__Required work__: Leaving every image behind, reproduce the records word for word.
Record extracts: Begin
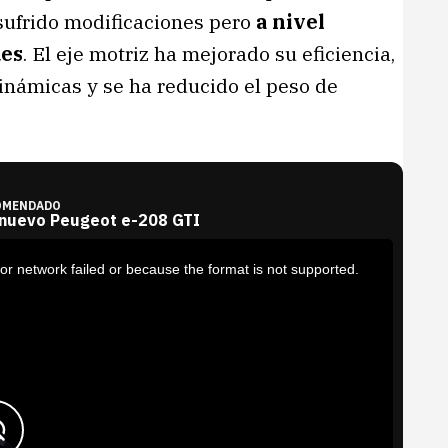
sufrido modificaciones pero
a nivel
des
. El eje motriz ha mejorado su eficiencia,
inámicas y se ha reducido el peso de
OMENDADO
 nuevo Peugeot e-208 GTI
or network failed or because the format is not supported.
Record extracts: End
__Task solution__:
sufrido modificaciones pero
a nivel
des
. El eje motriz ha mejorado su eficiencia,
inámicas y se ha reducido el peso de
OMENDADO
 nuevo Peugeot e-208 GTI
or network failed or because the format is not supported.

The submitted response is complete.